Bayer Cybersecurity - Strategic Analysis and Recommendation
Course: Managing IT for Business Value (BUS 468)
Executive Summary
This report examines the future of cybersecurity at Bayer, with a focus on their systems and data in healthcare. We evaluate the critical issues in protecting these valuable digital assets from cyber attacks and provide recommendations based on the latest innovations in accurate predictive intelligence solutions that proactively use machine learning techniques to mitigate threats.
Given the lack of publicly available information on Bayer's current cybersecurity systems and practices, core assumptions were made and clearly outlined to facilitate effective analysis and recommendation. Notably, it is assumed that Bayer has a solely reactive approach to protecting itself against cyber attacks. This remains the industry standard for organizations of this size and industry. Our research is grounded in the fact that the practice of reacting to threats is rapidly becoming insufficient protection for the increasingly complex cloud computing systems that Bayer relies on to store and process its vast amounts of sensitive and valuable data. Additionally, we focus on malware as the most prevalent and damaging cyber attack.

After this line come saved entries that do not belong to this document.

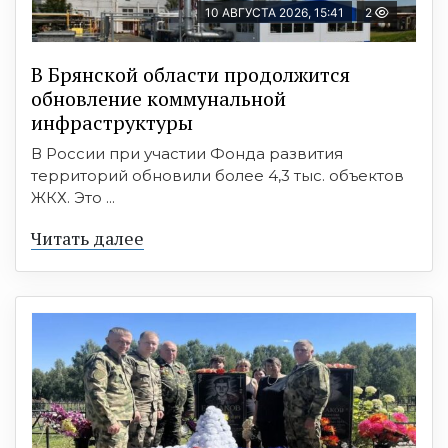
10 АВГУСТА 2026, 15:41
2
В Брянской области продолжится
обновление коммунальной
инфраструктуры
В России при участии Фонда развития
территорий обновили более 4,3 тыс. объектов
ЖКХ. Это ...
Читать далее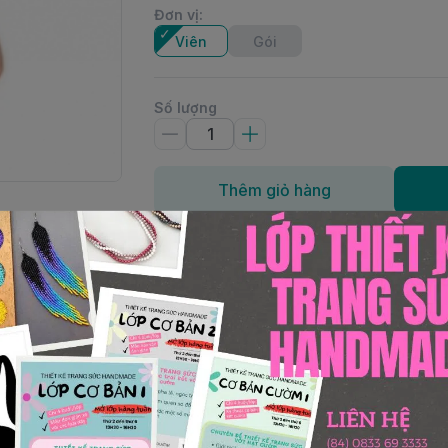
Đơn vị
:
Viên
Gói
Số lượng
Thêm giỏ hàng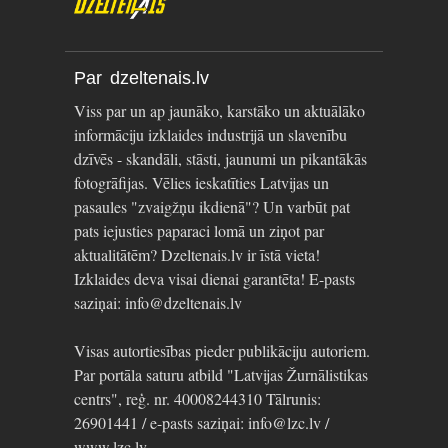
Par dzeltenais.lv
Viss par un ap jaunāko, karstāko un aktuālāko
informāciju izklaides industrijā un slavenību
dzīvēs - skandāli, stāsti, jaunumi un pikantākās
fotogrāfijas. Vēlies ieskatīties Latvijas un
pasaules "zvaigžņu ikdienā"? Un varbūt pat
pats iejusties paparaci lomā un ziņot par
aktualitātēm? Dzeltenais.lv ir īstā vieta!
Izklaides deva visai dienai garantēta! E-pasts
saziņai: info@dzeltenais.lv
Visas autortiesības pieder publikāciju autoriem.
Par portāla saturu atbild "Latvijas Žurnālistikas
centrs", reģ. nr. 40008244310 Tālrunis:
26901441 / e-pasts saziņai: info@lzc.lv /
www.lzc.lv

Our recommendation is that Bayer implement a Predictive Intelligence Technology (PIT) solution which would be added as a proactive layer of security, ahead of the existing and continually improving reactive protection. This would accurately predict and help cybersecurity professionals prevent incoming attacks, reducing and often eliminating the load on reactive security systems and procedures. These outcomes would be achieved through a robust Predictive Intelligence Model, which applies static analysis, dynamic analysis, and image processing techniques for malware detections, which perform at a 96% accuracy level in real-time based on the latest research and testing.
The implementation roadmap for the proposed solution would depend on a phased approach using iterative prototyping, testing, and data training before being fully integrated into Bayer's systems. Details on costs and performance requirements would directly depend on the details of Bayer's existing systems, to which we do not have access. Thus, our recommendations established a framework for the most important considerations and risk mitigation strategies based on the available information and outlined assumptions. The system's overall success would depend on many technically informed, context-specific decisions that we believe Bayer is well equipped to undertake.
The future of cybersecurity is more important than ever. Our research and analysis demonstrate that recovering from cyber attacks cost companies millions to recover from and that Bayer's reactive approaches to securing their valuable healthcare systems and data are not enough for the exponential digitization of the future. With a focus on effective and timely risk exposure reduction, this report proposes a dynamic and reliable new digital solution hoping that Bayer might implement the necessary advances for it to thrive in its endeavours of aiding the global population with innovations in healthcare. By implementing predictive intelligence solutions in addition to the cutting edge of reactive techniques, risk exposure would effectively be reduced, cybersecurity processes would be more efficient, and customer trust will not only be maintained but enhanced.